Has anyone else seen this behavior on these CPUs under Xen (I am using 4.9)?

Since the commit that started the problem has to do with sibling CPU
cores, I suspect that the problem may have something to do with how
Xen handles hyperthreading. Namely, Xen seems to hide hyperthreading
from the VMs running under it (including from dom0). Instead of having
8 CPUs with 2 threads each, my Linux running under Xen on my 8-core
Ryzen chip sees 16 virtual CPU cores, all of which still report
themselves as being the Ryzen 7 1700 processor.

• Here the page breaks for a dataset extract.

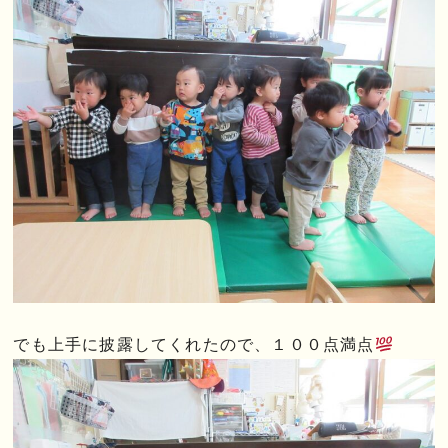
でも上手に披露してくれたので、１００点満点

For reference, my /proc/cpuinfo looks like this at the tail end:

processor : 14
vendor_id : AuthenticAMD
cpu family : 23
model : 1
model name : AMD Ryzen 7 1700 Eight-Core Processor
stepping : 1
microcode : 0x8001137
cpu MHz : 2994.027
cache size : 512 KB
physical id : 0
siblings : 16
core id : 0
cpu cores : 16
apicid : 0
initial apicid : 0
fpu : yes
fpu_exception : yes
cpuid level : 13
wp : yes
flags : fpu de tsc msr pae mce cx8 apic mca cmov pat clflush
mmx fxsr sse sse2 ht syscall nx mmxext fxsr_opt lm constant_tsc
rep_good nopl nonstop_tsc cpuid extd_apicid pni pclmulqdq ssse3 fma
cx16 sse4_1 sse4_2 movbe popcnt aes xsave avx f16c rdrand hypervisor
lahf_lm cmp_legacy abm sse4a misalignsse 3dnowprefetch bpext cpb
vmmcall fsgsbase bmi1 avx2 bmi2 rdseed adx clflushopt sha_ni xsaveopt
xsavec xgetbv1 clzero ibpb arat ssbd
bugs : fxsave_leak null_seg spectre_v1 spectre_v2 spec_store_bypass
bogomips : 5989.03
TLB size : 2560 4K pages
clflush size : 64
cache_alignment : 64
address sizes : 48 bits physical, 48 bits virtual
power management:

processor : 15
vendor_id : AuthenticAMD
cpu family : 23
model : 1
model name : AMD Ryzen 7 1700 Eight-Core Processor
stepping : 1
microcode : 0x8001137
cpu MHz : 2994.027
cache size : 512 KB
physical id : 0
siblings : 16
core id : 0
cpu cores : 16
apicid : 0
initial apicid : 0
fpu : yes
fpu_exception : yes
cpuid level : 13
wp : yes
flags : fpu de tsc msr pae mce cx8 apic mca cmov pat clflush
mmx fxsr sse sse2 ht syscall nx mmxext fxsr_opt lm constant_tsc
rep_good nopl nonstop_tsc cpuid extd_apicid pni pclmulqdq ssse3 fma
cx16 sse4_1 sse4_2 movbe popcnt aes xsave avx f16c rdrand hypervisor
lahf_lm cmp_legacy abm sse4a misalignsse 3dnowprefetch bpext cpb
vmmcall fsgsbase bmi1 avx2 bmi2 rdseed adx clflushopt sha_ni xsaveopt
xsavec xgetbv1 clzero ibpb arat ssbd
bugs : fxsave_leak null_seg spectre_v1 spectre_v2 spec_store_bypass
bogomips : 5989.03
TLB size : 2560 4K pages
clflush size : 64
cache_alignment : 64
address sizes : 48 bits physical, 48 bits virtual
power management:

All the cores have core ID 0, and the CPU says it has 16 cores. When
booted outside of Xen, I still have processors 0-15 in /proc/cpuinfo,
but they come in pairs with core IDs 0-7, and "CPU cores" is 8.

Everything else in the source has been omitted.